Zero-Base Budgeting is an oft forgotten budget planning and decision-making technique.  It reverses the working process of traditional budgeting.  In traditional budgeting, departmental managers must only justify increases over the previous year budget.  This means what has been spent in previous years is automatically sanctioned.  In case of ZBB, no reference is made to the previous level of expenditure.  Every department function is reviewed comprehensively, and all expenditures, rather then only increases are, justified and approved.  ZBB is a technique, by which the budget request must be justified in complete detail by each division manager starting from the Zero-base.  The Zero-base is indifferent to whether the total budget is increasing or decreasing.

Traditional vs.
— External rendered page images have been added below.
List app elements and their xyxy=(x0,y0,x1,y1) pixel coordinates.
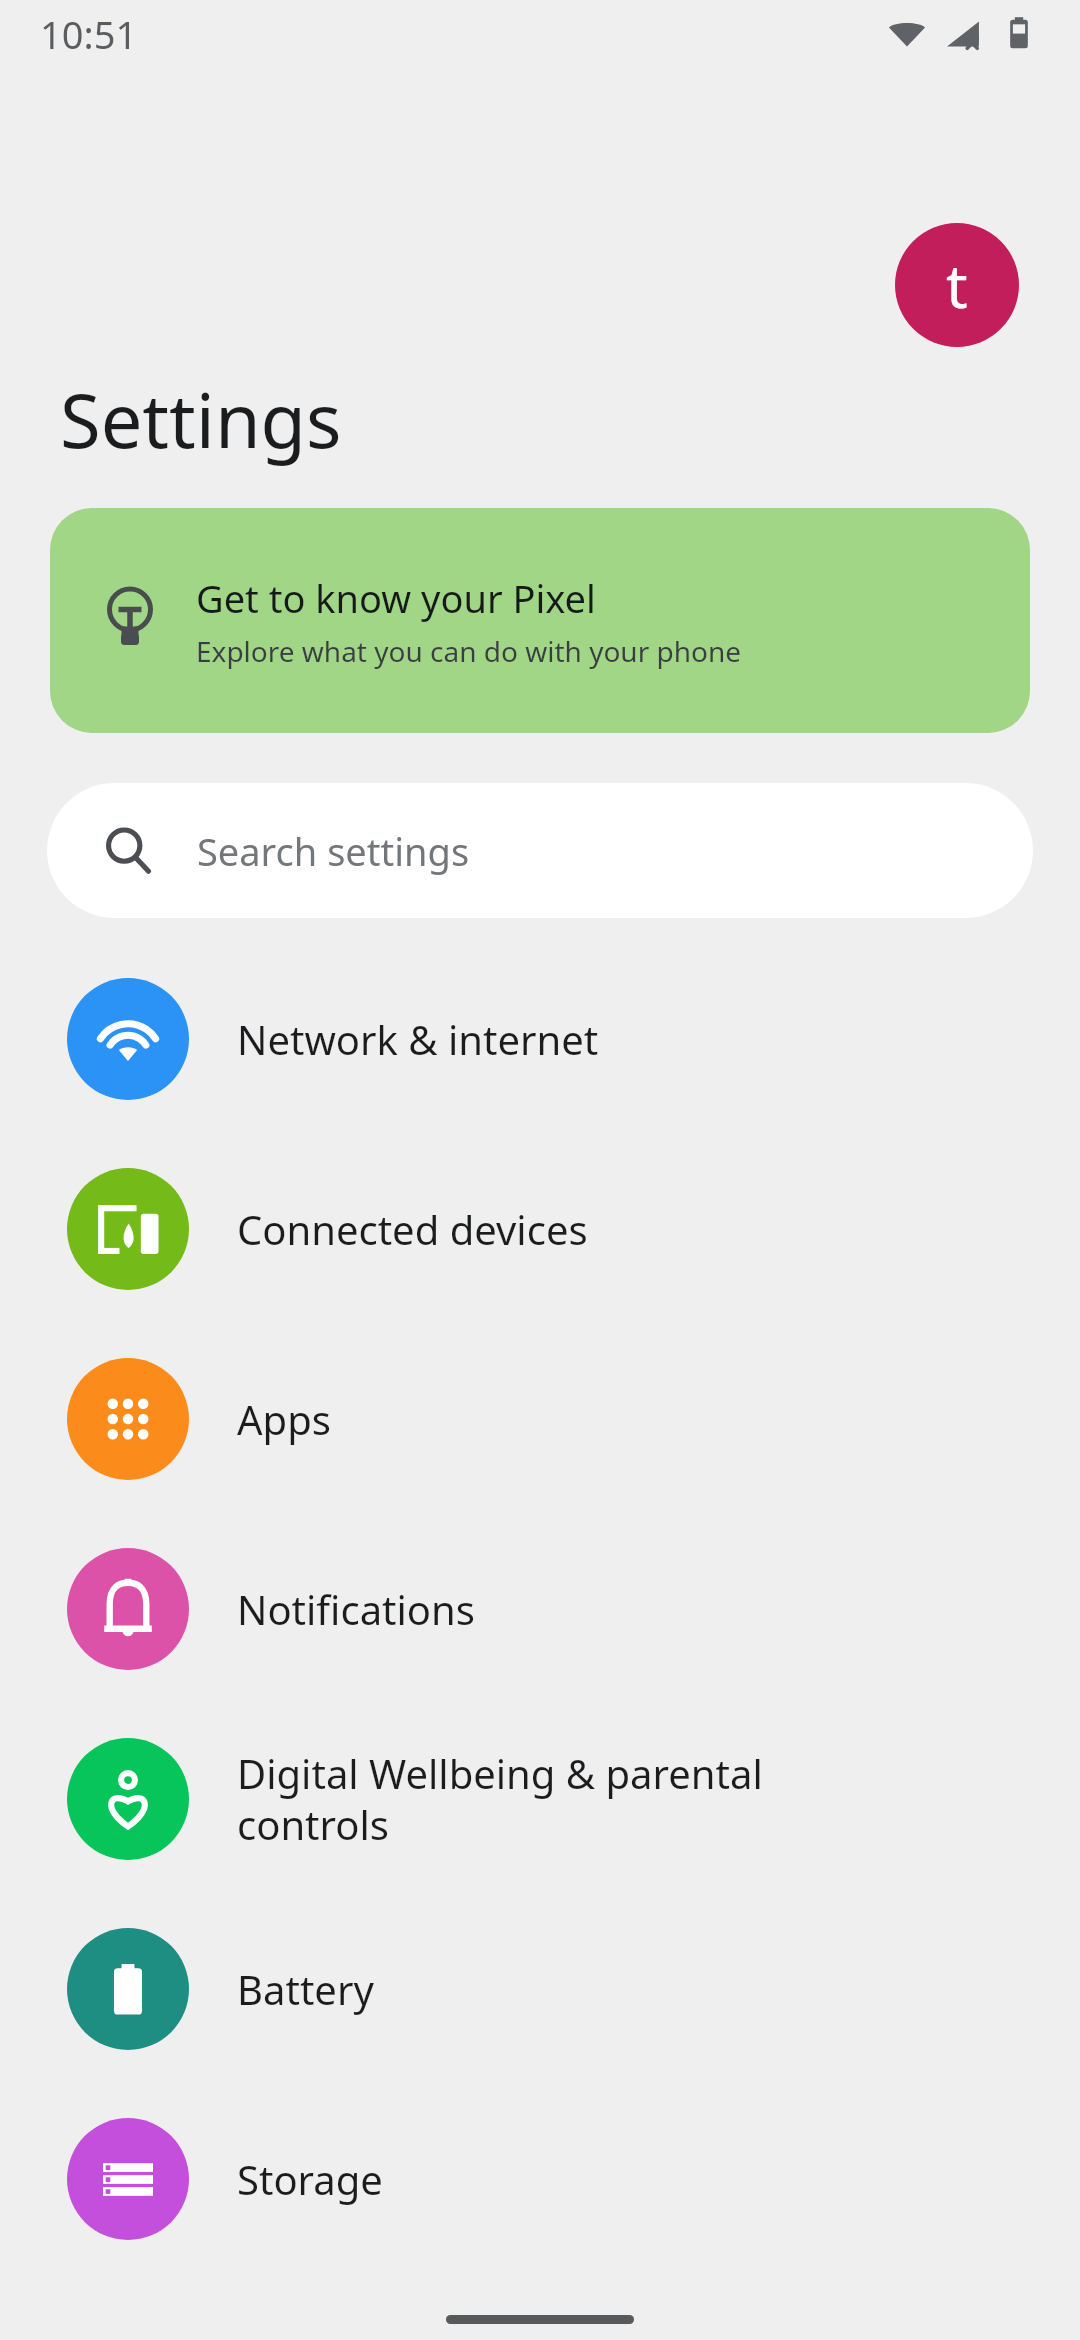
staticText: t xyxy=(946,244,968,326)
staticText: Battery xyxy=(237,1962,374,2016)
staticText: Notifications xyxy=(237,1582,475,1636)
staticText: Explore what you can do with your phone xyxy=(196,632,742,670)
button[interactable]: Digital Wellbeing & parental controls xyxy=(0,1704,1080,1894)
staticText: Get to know your Pixel xyxy=(196,572,596,624)
staticText: Storage xyxy=(237,2152,383,2206)
staticText: Settings xyxy=(60,369,342,470)
staticText: 10:51 xyxy=(40,8,138,60)
button[interactable]: Apps xyxy=(0,1324,1080,1514)
button[interactable]: Connected devices xyxy=(0,1134,1080,1324)
button[interactable]: Get to know your Pixel xyxy=(50,508,1030,733)
staticText: Search settings xyxy=(197,825,470,877)
staticText: Network & internet xyxy=(237,1012,599,1066)
button[interactable]: Network & internet xyxy=(0,944,1080,1134)
button[interactable]: Storage xyxy=(0,2084,1080,2274)
button[interactable]: Notifications xyxy=(0,1514,1080,1704)
staticText: Digital Wellbeing & parental controls xyxy=(237,1746,763,1852)
button[interactable]: Battery xyxy=(0,1894,1080,2084)
button[interactable]: Search settings xyxy=(47,783,1033,918)
staticText: Apps xyxy=(237,1392,331,1446)
button[interactable]: Account xyxy=(895,223,1019,347)
staticText: Connected devices xyxy=(237,1202,588,1256)
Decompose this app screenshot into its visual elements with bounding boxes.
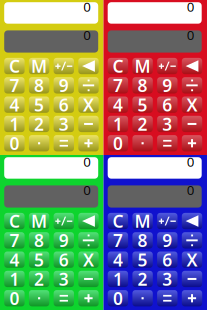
staticText: 6 [162,248,172,271]
button[interactable]: 2 [29,271,49,287]
button[interactable]: 5 [29,252,49,268]
staticText: X [83,93,94,116]
button[interactable]: 4 [4,96,25,113]
button[interactable]: 9 [54,77,74,94]
button[interactable]: 2 [132,271,153,287]
button[interactable]: 8 [29,77,49,94]
button[interactable]: Divide [78,232,99,248]
staticText: C [9,54,20,78]
button[interactable]: 3 [157,116,178,132]
button[interactable]: Minus [182,271,202,287]
button[interactable]: Plus minus [157,58,178,74]
button[interactable]: Backspace [182,58,202,74]
button[interactable]: 2 [132,116,153,132]
button[interactable]: 8 [132,232,153,248]
button[interactable]: 4 [4,252,25,268]
button[interactable]: 1 [4,271,25,287]
button[interactable]: 0 [4,135,25,151]
button[interactable]: Plus [78,135,99,151]
button[interactable]: 3 [157,271,178,287]
staticText: X [186,93,198,116]
staticText: 0 [9,287,19,310]
staticText: 8 [138,229,148,252]
button[interactable]: 3 [54,271,74,287]
button[interactable]: M [132,213,153,229]
button[interactable]: Backspace [182,213,202,229]
button[interactable]: 5 [29,96,49,113]
staticText: C [112,210,123,232]
button[interactable]: Plus minus [54,58,74,74]
button[interactable]: 0 [108,135,128,151]
staticText: 9 [59,229,69,252]
button[interactable]: 6 [54,252,74,268]
staticText: 0 [187,153,195,170]
staticText: 2 [138,112,148,135]
button[interactable]: C [4,213,25,229]
button[interactable]: M [132,58,153,74]
button[interactable]: Plus minus [54,213,74,229]
button[interactable]: 0 [4,290,25,306]
button[interactable]: 7 [4,77,25,94]
button[interactable]: X [182,252,202,268]
button[interactable]: Backspace [78,58,99,74]
button[interactable]: 9 [54,232,74,248]
button[interactable]: Equals [157,290,178,306]
button[interactable]: X [78,252,99,268]
button[interactable]: 6 [157,252,178,268]
button[interactable]: Divide [182,232,202,248]
button[interactable]: 0 [108,290,128,306]
button[interactable]: C [108,58,128,74]
button[interactable]: Divide [182,77,202,94]
button[interactable]: Divide [78,77,99,94]
button[interactable]: X [182,96,202,113]
button[interactable]: Plus [78,290,99,306]
button[interactable]: Minus [78,271,99,287]
button[interactable]: 6 [157,96,178,113]
button[interactable]: Plus [182,135,202,151]
button[interactable]: 9 [157,77,178,94]
staticText: 0 [9,132,19,155]
button[interactable]: 2 [29,116,49,132]
staticText: 2 [138,267,148,290]
button[interactable]: M [29,213,49,229]
staticText: 4 [9,93,19,116]
button[interactable]: 7 [108,232,128,248]
button[interactable]: Decimal point [29,135,49,151]
button[interactable]: 8 [132,77,153,94]
button[interactable]: 5 [132,96,153,113]
staticText: 9 [162,229,172,252]
button[interactable]: 4 [108,252,128,268]
button[interactable]: Equals [54,290,74,306]
button[interactable]: Plus minus [157,213,178,229]
button[interactable]: 9 [157,232,178,248]
staticText: 0 [113,287,123,310]
button[interactable]: 3 [54,116,74,132]
staticText: 1 [9,267,19,290]
button[interactable]: 6 [54,96,74,113]
button[interactable]: 5 [132,252,153,268]
button[interactable]: 8 [29,232,49,248]
staticText: 0 [83,181,91,199]
button[interactable]: 1 [4,116,25,132]
button[interactable]: Minus [182,116,202,132]
staticText: 2 [34,267,44,290]
staticText: 4 [113,93,123,116]
button[interactable]: Decimal point [132,135,153,151]
button[interactable]: Equals [54,135,74,151]
button[interactable]: 7 [4,232,25,248]
button[interactable]: Decimal point [29,290,49,306]
button[interactable]: Equals [157,135,178,151]
button[interactable]: Minus [78,116,99,132]
button[interactable]: C [108,213,128,229]
button[interactable]: Backspace [78,213,99,229]
button[interactable]: Decimal point [132,290,153,306]
button[interactable]: 4 [108,96,128,113]
button[interactable]: Plus [182,290,202,306]
button[interactable]: 1 [108,271,128,287]
button[interactable]: M [29,58,49,74]
button[interactable]: 7 [108,77,128,94]
button[interactable]: 1 [108,116,128,132]
button[interactable]: X [78,96,99,113]
staticText: M [135,54,151,78]
button[interactable]: C [4,58,25,74]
Zero-Base Budgeting 


Advantages of Zero-Based Budgeting

1.Results in efficient allocation of resources as it is based on needs and benefits
2.   Drives managers to find out cost effective ways to improve operations
3.   Detects inflated budgets
Useful for service department where the output is difficult to identify
5.  Increases staff motivation by providing greater initiative and responsibility in decision-making
6.  Increases communication and coordination within the organization
7.  Identifies and eliminates waste and obsolete operations

Disadvantages of Zero-Based Budgeting
 
1.Difficult to define decision units and decision packages, as it is very     time-consuming and exhaustive.
2.Forced to justify every detail related to expenditure. 
3.Necessary to train managers.  ZBB should be clearly understood by managers at various levels otherwise they could not successfully participate. 
4.Difficult to administer and communicate the budgeting because more managers are involved in the process.
 
Steps involved in the introduction of Zero-Based Budgeting.

Decision Units: The organization must be divided into decision units.  The manager of the decision unit justifies the budget proposal.  An organization can have as many decision units as appropriate.  The division of the organization into the decision units should be in accordance to the organizational objectives.

Identification of decision package: Each decision unit should be broken down into smaller decision packages.  A decision package can be defined as a document that distinctively defines function, operation, and activity.  It should contain the following information:
1.Identification of data
2.Economic benefits
3.Alternative course of action
4.Intangible benefits

Ranking of decision package: Ranking implies prioritizing the available decision packages.  This facilitates efficient allocation of resources by directing resources to the highest priority services.